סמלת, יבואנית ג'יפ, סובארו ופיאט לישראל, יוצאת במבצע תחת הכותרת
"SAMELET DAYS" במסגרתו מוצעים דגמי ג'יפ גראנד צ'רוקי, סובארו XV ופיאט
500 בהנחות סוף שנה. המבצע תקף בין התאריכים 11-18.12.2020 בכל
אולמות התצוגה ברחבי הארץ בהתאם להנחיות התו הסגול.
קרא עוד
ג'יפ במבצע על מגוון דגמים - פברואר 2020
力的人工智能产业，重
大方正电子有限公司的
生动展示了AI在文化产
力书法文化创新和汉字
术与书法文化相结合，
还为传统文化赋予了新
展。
...
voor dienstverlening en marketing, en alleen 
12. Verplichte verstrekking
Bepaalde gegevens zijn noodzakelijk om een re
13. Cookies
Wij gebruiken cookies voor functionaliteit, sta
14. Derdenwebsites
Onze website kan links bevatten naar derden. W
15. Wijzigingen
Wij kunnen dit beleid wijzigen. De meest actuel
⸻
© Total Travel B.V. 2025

> Directions for this task
Working from the records above, write out verbatim only the lines from the line containing "Bepaalde gegevens zijn noodzakelijk om een re" through the line containing "Travel B.V. 2025".

> Exercise response
Bepaalde gegevens zijn noodzakelijk om een re
13. Cookies
Wij gebruiken cookies voor functionaliteit, sta
14. Derdenwebsites
Onze website kan links bevatten naar derden. W
15. Wijzigingen
Wij kunnen dit beleid wijzigen. De meest actuel
⸻
© Total Travel B.V. 2025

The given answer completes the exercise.